I need a broad horizon, and somewhere without traffic where I can take walks. A lot of ideas settle in that way. A seascape works like a screen and you can project scenes from a novel upon it. And mountains suffuse me with ideas somehow.
Given that you are, yourself, with Barbican Press a publisher of books that challenge and surprise you’ve seen independent publishing from both sides. So, what are your views and opinions on independent publishers and your experience of them?
Independent publishers are plucky, and an editor’s personal choice and passion can survive there. That’s harder for an editor in a mainstream house to achieve, with marketing departments and their like to please. Independent publishers can work without compromise.
How does it feel to not be as involved with academia now your role with the University of Hull is somewhat different?
A relief. I miss the creative writing students – it was a true privilege to be allowed inside their creative lives. Teaching writing keeps your own writing sharp. But I don’t fit comfortably inside institutions and I feel blessed to be able to step inside my own writing more fully. The last couple of years, when my students were graduating, it felt that I should be graduating with them. Writing and running the publishing house mean my time is still full.
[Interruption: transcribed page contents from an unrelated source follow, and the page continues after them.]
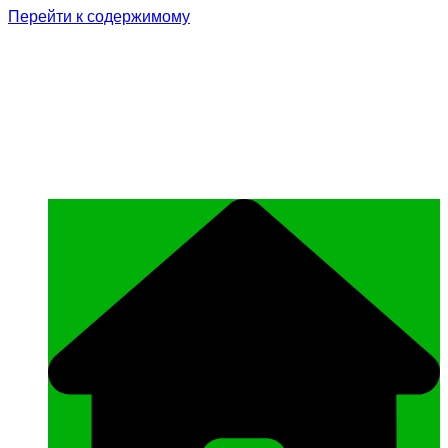
Перейти к содержимому
Родина Героя
Официальный сайт газеты Курчалоевского
муниципального района Чеченской
Республики «Родина Героя»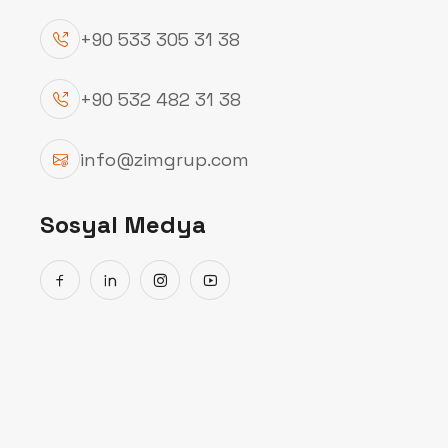
+90 533 305 31 38
+90 532 482 31 38
info@zimgrup.com
Sosyal Medya
Taş Ev Yapımı ve Modelleri | Zimgrup İnşaat - Türkiye Geneli Hizmet
Doğallığın Estetikle Buluştuğu Adres
Zimgrup Taş Ev ProjeleriGeleneksel
mimariyi...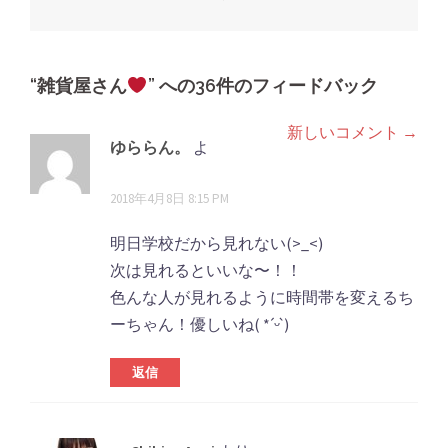
ま
す)
稿
ナ
ビ
“
雑貨屋さん
” への36件のフィードバック
ゲ
新しいコメント →
コ
ー
ゆららん。
よ
シ
メ
り:
2018年4月8日 8:15 PM
ョ
ン
ン
ト
明日学校だから見れない(>_<)
次は見れるといいな〜！！
ナ
色んな人が見れるように時間帯を変えるち
ビ
ーちゃん！優しいね( *ˊᵕˋ)
ゲ
返信
ー
シ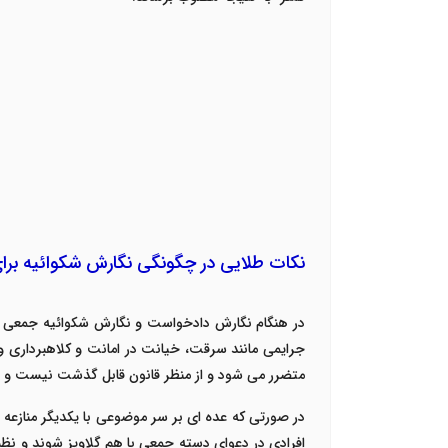
نکات طلایی در چگونگی نگارش شکوائیه برا
در هنگام نگارش دادخواست و نگارش شکوائیه جمعی در
جرایمی مانند سرقت، خیانت در امانت و کلاهبرداری 
متضرر می شود و از منظر قانون قابل گذشت نیست و ب
در صورتی که عده ای بر سر موضوعی با یکدیگر منازعه نم
افرادی در دعوای دسته جمعی با هم گلاویز شوند و نظم 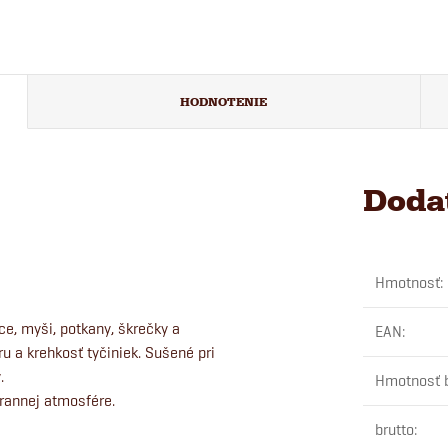
HODNOTENIE
Doda
Hmotnosť
:
e, myši, potkany, škrečky a
EAN
:
u a krehkosť tyčiniek. Sušené pri
.
Hmotnosť 
rannej atmosfére.
brutto
: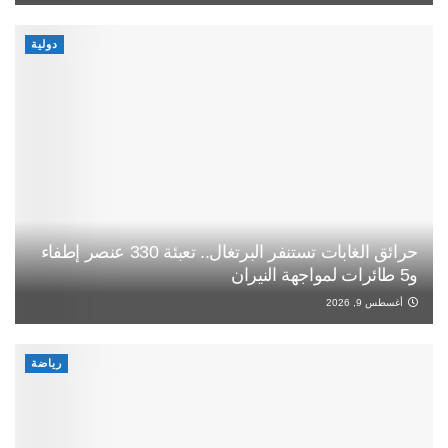
دولية
حرائق الغابات تستنفر البرتغال.. تعبئة 330 عنصر إطفاء
و5 طائرات لمواجهة النيران
أغسطس 9, 2026
رياضة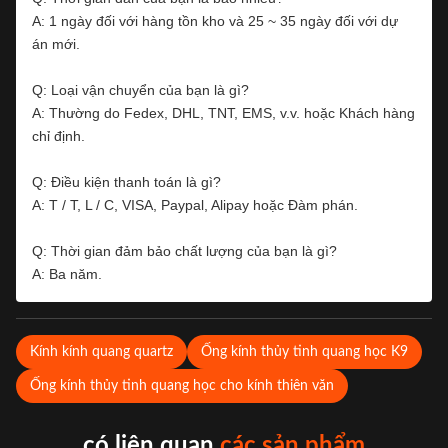
A: 1 ngày đối với hàng tồn kho và 25 ~ 35 ngày đối với dự
án mới.
Q: Loại vận chuyển của bạn là gì?
A: Thường do Fedex, DHL, TNT, EMS, v.v. hoặc Khách hàng
chỉ định.
Q: Điều kiện thanh toán là gì?
A: T / T, L / C, VISA, Paypal, Alipay hoặc Đàm phán.
Q: Thời gian đảm bảo chất lượng của bạn là gì?
A: Ba năm.
Kính kính quang quartz
Ống kính thủy tinh quang học K9
Ống kính thủy tinh quang học cho kính thiên văn
có liên quan
các sản phẩm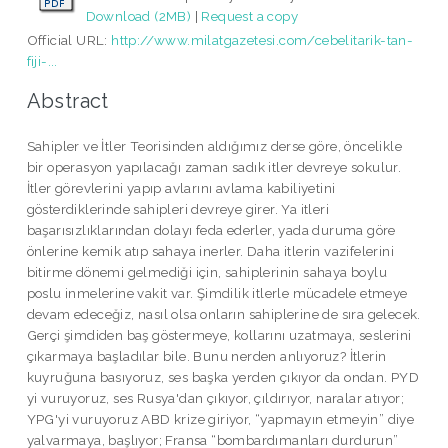
Download (2MB)
|
Request a copy
Official URL:
http://www.milatgazetesi.com/cebelitarik-tan-
fiji-...
Abstract
Sahipler ve İtler Teorisinden aldığımız derse göre, öncelikle
bir operasyon yapılacağı zaman sadık itler devreye sokulur.
İtler görevlerini yapıp avlarını avlama kabiliyetini
gösterdiklerinde sahipleri devreye girer. Ya itleri
başarısızlıklarından dolayı feda ederler, yada duruma göre
önlerine kemik atıp sahaya inerler. Daha itlerin vazifelerini
bitirme dönemi gelmediği için, sahiplerinin sahaya boylu
poslu inmelerine vakit var. Şimdilik itlerle mücadele etmeye
devam edeceğiz, nasıl olsa onların sahiplerine de sıra gelecek.
Gerçi şimdiden baş göstermeye, kollarını uzatmaya, seslerini
çıkarmaya başladılar bile. Bunu nerden anlıyoruz? İtlerin
kuyruğuna basıyoruz, ses başka yerden çıkıyor da ondan. PYD
yi vuruyoruz, ses Rusya'dan çıkıyor, çıldırıyor, naralar atıyor;
YPG'yi vuruyoruz ABD krize giriyor, “yapmayın etmeyin” diye
yalvarmaya, başlıyor; Fransa “bombardımanları durdurun”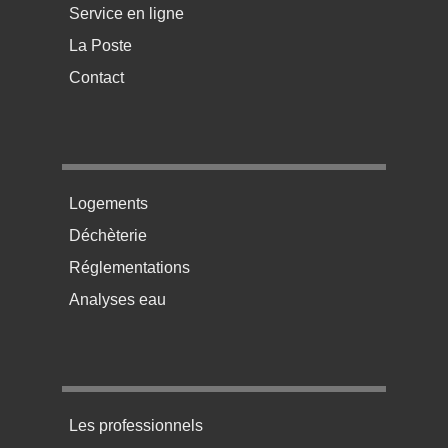
Service en ligne
La Poste
Contact
Menu pratique bas de page 2
Logements
Déchèterie
Réglementations
Analyses eau
Menu pratique bas de page 3
Les professionnels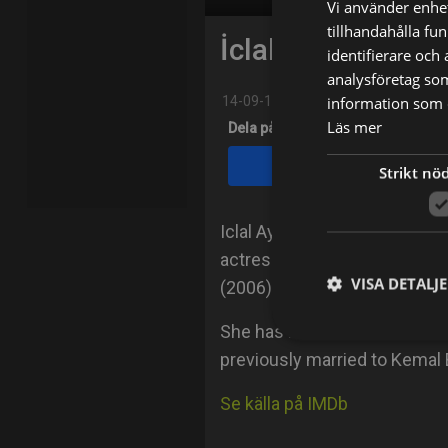
Vi använder enhet
tillhandahålla fu
İclal Aydın
identifierare och
analysföretag so
information som d
14-09-1971
Läs mer
Dela på
Facebook
Strikt nö
Iclal Aydin was born on Sept
actress, known for Vizontele 
VISA DETALJ
(2006).
She has been married to Tun
previously married to Kemal
Se källa på IMDb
What are you currently working on and what’s in the pipeline?
A thriller in Patricia Highsmith mode. Two chapters to go! I’ve recently finished a play, an essay and a story as well, polishing off work that’s been banking up. I suspect it’s nonfiction next. I’ve two long term projects, but a new eco book about saving the world’s birds looks like it’s muscling to the front.
Anything else you’d like to add?
Please buy J SS Bach or request it from your library and read it and write and tell me what you think about it. I’d love to know what touches you.
J SS Bach is the story of three generations of women from either side of Germany’s 20th Century horror story – one side, a Jewish family from Vienna, the other linked to a ranking Nazi official at Dachau concentration camp – who suffer the consequences of what men do.
Fast forward to 1990s California, and two survivors from the families meet. Rosa is a young Australian musicologist; Otto is a world-famous composer and cellist. Music and history link them. A novel of music, the Holocaust, love, and a dog.